We have echoes of it now, like twitches of the Cold War coming back – especially in this country in relation to Russia after the Salisbury poisonings. Those shadows are coming back a little bit, but they were so strong in that time.
And then there was the enormous paranoia about anybody that had come from Russia – possibly up to no good, possibly up to espionage. That’s why my father fell under suspicion.
'That's why my father fell under suspicion'
There’s a real sense of anxiety that runs through the whole screenplay.
SP: Yes. That it is a reflection of the time, but also that’s the autobiographical side of it. My father’s business was perilously poised, bankruptcy threatened because they were very ambitious. They created the first hearing aid with a volume control – nobody thought of that before, that you could actually switch it up and down. It seems amazing now that nobody thought of it.

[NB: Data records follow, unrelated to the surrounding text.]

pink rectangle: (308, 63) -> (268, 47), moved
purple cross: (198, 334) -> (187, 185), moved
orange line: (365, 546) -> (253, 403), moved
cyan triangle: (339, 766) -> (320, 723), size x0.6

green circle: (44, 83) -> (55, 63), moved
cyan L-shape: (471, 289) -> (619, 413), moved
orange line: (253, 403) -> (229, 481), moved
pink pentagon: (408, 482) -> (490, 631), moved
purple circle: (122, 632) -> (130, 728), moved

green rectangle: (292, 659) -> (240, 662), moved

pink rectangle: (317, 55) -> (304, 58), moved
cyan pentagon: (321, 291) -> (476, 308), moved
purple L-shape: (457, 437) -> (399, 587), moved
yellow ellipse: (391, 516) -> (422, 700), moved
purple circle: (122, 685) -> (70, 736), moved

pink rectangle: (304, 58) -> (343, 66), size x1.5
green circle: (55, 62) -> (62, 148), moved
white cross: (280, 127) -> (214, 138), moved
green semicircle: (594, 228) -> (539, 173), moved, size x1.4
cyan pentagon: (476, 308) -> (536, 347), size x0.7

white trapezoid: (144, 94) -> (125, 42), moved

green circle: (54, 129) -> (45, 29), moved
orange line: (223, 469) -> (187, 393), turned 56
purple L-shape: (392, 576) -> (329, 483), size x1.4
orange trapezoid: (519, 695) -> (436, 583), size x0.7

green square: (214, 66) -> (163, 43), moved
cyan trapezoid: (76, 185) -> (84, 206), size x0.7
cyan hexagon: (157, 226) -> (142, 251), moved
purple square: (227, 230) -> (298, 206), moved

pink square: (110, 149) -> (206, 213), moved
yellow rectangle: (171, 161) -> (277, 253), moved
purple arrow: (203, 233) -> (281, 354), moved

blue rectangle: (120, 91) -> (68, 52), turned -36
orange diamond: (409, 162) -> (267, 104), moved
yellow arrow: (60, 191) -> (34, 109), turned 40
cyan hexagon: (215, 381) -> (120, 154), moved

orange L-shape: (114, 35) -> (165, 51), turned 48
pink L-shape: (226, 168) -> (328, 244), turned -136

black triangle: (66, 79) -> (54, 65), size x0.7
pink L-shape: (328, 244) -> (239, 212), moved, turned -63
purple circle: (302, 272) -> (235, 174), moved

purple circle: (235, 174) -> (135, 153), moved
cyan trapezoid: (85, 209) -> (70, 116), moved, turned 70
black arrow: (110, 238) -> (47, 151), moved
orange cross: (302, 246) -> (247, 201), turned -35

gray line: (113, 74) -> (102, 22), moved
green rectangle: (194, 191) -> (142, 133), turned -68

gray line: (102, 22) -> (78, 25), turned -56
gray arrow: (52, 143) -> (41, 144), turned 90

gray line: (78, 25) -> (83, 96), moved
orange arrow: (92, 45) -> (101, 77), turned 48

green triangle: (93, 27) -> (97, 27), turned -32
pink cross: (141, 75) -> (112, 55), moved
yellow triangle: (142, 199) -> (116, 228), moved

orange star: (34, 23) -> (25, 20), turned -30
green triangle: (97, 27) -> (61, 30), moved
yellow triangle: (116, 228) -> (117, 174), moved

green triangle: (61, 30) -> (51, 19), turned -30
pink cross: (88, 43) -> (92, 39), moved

That was a feature of my upbringing.
But it was a time of enormous conformity – girls were still meant to dress like their mothers. In Hannah’s character [played by Lily Sarcofsky], through the story we begin to see her rebelling and the whiff of the ‘60s. But that sense of life being very insecure is from my own life, really.
'We begin to see [Hannah] rebelling'
The shadow of the Second World War is still very much present. It is poised between this threat of possible terrifying confrontation ahead and the very real experience of war just before.
SP: The boarding school that I went to was so Dickensian. I had to water it down [for the series] because I thought it would seem so over the top, my school. But there was the shadow of the war and the masters, some of them had been injured in the war. There was a sort of rage that their lives had been so disrupted, and they took it out on the boys.
The son of the family, Sasha, is based on Poliakoff himself
How important do you think it is to bring antisemitism into drama these days?
SP: Antisemitism does recur in this piece. There’s an important plot development that involves it later on in the series. There are very few Jews in British drama, for some reason. Since the death of the great Jack Rosenthal, we haven’t had a lot of Jewish character portrayed. They’re often portrayed in orthodox settings, like the recent Rachel Weisz movie [Disobedience].
Whereas there’s a whole other strand of the Jewish émigré story, of people wanting to assimilate – and that’s where Samuel comes from, where my father comes from. It’s rarely dramatised in British stories. Obviously, antisemitism is a huge issue at the moment and a terribly worrying one. I never thought it would come back in my lifetime in the way that it has.
Summer of Rockets starts on BBC Two at 9pm on Wednesday 22nd May. After airing, the whole series will be available on BBC iPlayer.